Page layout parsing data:
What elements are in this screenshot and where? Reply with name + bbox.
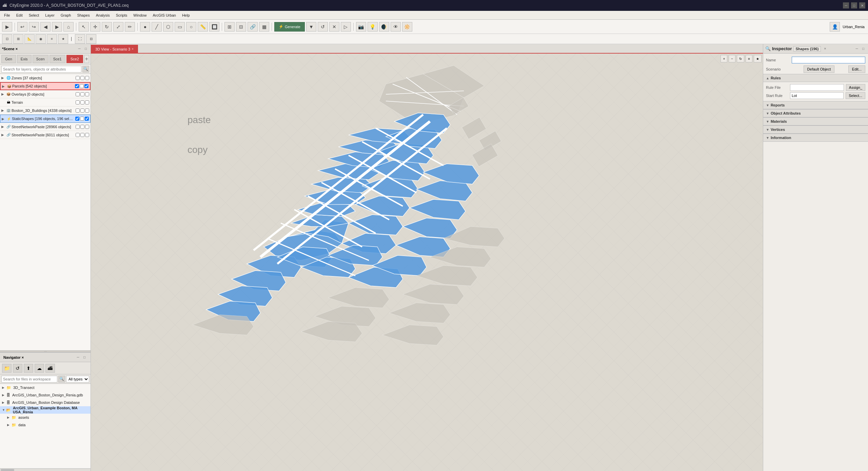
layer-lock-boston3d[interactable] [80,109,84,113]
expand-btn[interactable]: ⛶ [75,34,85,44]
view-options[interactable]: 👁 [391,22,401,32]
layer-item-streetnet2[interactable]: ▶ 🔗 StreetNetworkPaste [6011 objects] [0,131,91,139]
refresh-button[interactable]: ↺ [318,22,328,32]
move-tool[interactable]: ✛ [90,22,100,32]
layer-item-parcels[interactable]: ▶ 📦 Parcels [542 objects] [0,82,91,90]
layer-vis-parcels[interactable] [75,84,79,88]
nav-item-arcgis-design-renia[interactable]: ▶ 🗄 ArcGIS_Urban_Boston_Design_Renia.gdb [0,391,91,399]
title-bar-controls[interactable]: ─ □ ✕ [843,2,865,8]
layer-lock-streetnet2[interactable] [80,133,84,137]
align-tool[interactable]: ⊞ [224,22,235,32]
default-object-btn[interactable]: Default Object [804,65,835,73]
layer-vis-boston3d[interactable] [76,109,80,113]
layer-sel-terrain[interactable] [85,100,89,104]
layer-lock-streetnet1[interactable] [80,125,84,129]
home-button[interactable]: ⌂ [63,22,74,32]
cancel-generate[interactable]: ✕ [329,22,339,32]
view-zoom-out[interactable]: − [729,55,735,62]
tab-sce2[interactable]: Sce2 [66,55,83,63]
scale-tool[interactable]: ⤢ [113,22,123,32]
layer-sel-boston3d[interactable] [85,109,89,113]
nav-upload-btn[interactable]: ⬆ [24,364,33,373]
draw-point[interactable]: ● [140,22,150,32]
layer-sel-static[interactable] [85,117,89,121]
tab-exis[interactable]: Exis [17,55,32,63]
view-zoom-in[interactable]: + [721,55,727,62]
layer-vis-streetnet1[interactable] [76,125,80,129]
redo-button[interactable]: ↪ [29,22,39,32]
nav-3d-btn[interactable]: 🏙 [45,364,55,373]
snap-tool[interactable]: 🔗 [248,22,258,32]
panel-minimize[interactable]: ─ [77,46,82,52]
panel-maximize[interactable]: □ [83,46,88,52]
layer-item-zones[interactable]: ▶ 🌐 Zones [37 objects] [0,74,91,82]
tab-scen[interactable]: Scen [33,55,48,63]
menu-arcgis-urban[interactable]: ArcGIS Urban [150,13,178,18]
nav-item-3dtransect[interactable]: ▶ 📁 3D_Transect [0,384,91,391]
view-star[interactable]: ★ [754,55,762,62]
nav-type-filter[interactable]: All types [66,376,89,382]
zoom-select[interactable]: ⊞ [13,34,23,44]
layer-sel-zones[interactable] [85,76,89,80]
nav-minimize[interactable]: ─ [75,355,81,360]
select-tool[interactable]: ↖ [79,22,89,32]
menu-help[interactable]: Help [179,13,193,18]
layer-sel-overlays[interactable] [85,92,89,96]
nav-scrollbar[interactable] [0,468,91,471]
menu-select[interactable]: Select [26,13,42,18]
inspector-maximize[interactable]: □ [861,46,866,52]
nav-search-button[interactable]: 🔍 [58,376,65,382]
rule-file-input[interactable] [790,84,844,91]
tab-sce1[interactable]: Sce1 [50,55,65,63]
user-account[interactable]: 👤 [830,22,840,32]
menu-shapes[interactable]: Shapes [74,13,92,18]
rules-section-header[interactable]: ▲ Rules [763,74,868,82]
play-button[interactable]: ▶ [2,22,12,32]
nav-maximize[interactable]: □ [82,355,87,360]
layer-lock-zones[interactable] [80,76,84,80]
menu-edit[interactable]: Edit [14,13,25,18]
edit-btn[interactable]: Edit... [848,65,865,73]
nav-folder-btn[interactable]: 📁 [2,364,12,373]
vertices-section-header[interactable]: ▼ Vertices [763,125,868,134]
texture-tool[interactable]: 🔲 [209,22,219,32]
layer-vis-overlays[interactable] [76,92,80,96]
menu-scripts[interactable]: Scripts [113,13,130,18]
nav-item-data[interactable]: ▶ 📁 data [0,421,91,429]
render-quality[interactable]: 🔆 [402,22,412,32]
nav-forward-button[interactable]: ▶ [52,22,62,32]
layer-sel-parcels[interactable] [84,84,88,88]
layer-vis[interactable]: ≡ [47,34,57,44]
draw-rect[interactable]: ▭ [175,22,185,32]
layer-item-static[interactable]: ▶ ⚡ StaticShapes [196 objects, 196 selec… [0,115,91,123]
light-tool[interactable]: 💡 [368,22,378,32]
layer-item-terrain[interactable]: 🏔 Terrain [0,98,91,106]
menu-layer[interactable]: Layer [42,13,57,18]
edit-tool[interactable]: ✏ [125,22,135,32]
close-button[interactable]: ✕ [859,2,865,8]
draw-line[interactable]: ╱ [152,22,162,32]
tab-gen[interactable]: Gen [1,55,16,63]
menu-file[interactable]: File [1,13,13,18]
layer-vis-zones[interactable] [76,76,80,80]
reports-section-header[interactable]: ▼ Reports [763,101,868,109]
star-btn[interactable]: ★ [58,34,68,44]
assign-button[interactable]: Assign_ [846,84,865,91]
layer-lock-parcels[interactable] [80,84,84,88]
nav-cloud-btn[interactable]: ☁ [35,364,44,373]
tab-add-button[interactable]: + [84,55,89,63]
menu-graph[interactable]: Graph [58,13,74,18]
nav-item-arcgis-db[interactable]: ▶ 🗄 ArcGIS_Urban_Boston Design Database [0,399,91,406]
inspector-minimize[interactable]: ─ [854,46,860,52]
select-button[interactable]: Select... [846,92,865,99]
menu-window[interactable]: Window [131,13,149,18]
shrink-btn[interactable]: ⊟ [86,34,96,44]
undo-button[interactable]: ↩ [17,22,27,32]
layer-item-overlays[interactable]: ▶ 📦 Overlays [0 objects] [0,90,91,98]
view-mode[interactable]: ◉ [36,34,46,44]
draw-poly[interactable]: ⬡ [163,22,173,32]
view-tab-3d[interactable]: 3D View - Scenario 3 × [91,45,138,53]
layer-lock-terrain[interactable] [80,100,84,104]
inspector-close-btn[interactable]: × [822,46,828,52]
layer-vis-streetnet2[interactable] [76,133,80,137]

## WHAT THE TASK ASKS
Read the entries above, then pull out the lines that include "overlays".

## TASK SOLUTION
layer-sel-overlays[interactable] [85,92,89,96]
layer-vis-overlays[interactable] [76,92,80,96]
layer-item-overlays[interactable]: ▶ 📦 Overlays [0 objects] [0,90,91,98]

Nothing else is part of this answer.